Comment ne sait-il pas déjà tout ça ? C'est la base, en ce qui la concerne. Elle ne veut même pas savoir à quoi ressemblerait son existence si elle n'avait pas Nelson ou Ellen, en plus de sa famille. Personne n'est une île, tout le monde a besoin de quelqu'un, dans une mesure ou une autre. Et par principe, on ne laisse pas tomber à chaque fois qu'on se chicore un peu. Si on faisait ça, on n'aurait pas fini de devoir se trouver de nouveaux potes, et au final on ne pourrait jamais rien construire avec personne. Et ce serait un monde bien triste dans lequel on vivrait.

- Pas besoin de lire le journal pour savoir que si Nels et toi vous reparlez, c'est pas juste parce que du temps a passé, Jack lui oppose comme réel argument qui va à l'encontre du parallèle qu'elle semble vouloir dresser, reprenant un peu du poil de la bête.

- Rhâ ! Si, en plus. Mais même si c'était pas le cas, tu connais pas Caes du tout ou quoi ? C'est pratiquement un Saint, je sais même pas comment tu peux douter qu'il va te pardonner ! elle invoque la bonne nature de son frère, puisque se prendre en exemple ne semble pas avoir porté ses fruits.

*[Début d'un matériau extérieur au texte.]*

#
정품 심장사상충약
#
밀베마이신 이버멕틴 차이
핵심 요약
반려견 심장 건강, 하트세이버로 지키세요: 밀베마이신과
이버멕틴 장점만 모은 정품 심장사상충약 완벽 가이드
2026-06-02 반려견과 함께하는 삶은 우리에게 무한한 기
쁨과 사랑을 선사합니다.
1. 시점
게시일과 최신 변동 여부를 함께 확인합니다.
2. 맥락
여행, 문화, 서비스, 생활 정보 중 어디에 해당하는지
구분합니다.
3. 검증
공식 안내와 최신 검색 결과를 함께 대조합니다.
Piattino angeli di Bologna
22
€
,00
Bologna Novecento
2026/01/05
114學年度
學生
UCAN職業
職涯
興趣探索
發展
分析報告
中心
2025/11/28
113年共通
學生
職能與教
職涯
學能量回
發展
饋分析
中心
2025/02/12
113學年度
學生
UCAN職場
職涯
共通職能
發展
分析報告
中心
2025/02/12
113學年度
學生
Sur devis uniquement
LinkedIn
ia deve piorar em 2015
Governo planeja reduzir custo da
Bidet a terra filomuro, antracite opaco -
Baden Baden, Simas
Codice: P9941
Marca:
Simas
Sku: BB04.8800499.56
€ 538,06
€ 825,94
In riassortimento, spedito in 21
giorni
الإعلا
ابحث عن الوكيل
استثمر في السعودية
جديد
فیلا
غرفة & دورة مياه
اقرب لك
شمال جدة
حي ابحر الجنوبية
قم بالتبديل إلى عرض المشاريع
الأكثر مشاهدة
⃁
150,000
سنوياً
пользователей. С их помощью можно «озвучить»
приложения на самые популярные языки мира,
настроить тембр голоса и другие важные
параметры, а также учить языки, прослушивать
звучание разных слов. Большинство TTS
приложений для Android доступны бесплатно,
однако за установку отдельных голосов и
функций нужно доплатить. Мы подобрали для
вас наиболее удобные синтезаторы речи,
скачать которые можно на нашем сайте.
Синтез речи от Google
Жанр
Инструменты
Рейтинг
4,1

De toutes les personnes, Jack ne peut pas possiblement nier cette qualité à Caesar. Pas après tout ce qui s'est passé entre eux. Caes s'est littéralement porté volontaire pour se faire kidnapper à sa place ! Si ça ce n'est pas une preuve d'abnégation, elle ne sait pas ce qu'il lui faut.

- En attendant, je suis pas près d'être fixé, alors fous-moi la paix !

Jack veut clairement juste clore le débat. Il n'a jamais eu envie d'y entrer pour commencer, et il est à court de contre-arguments. Il choisit donc une forme de fuite, et contourne la petite blonde. Il manque de lui donner un coup d'épaule sur son passage, mais elle l'esquive de justesse.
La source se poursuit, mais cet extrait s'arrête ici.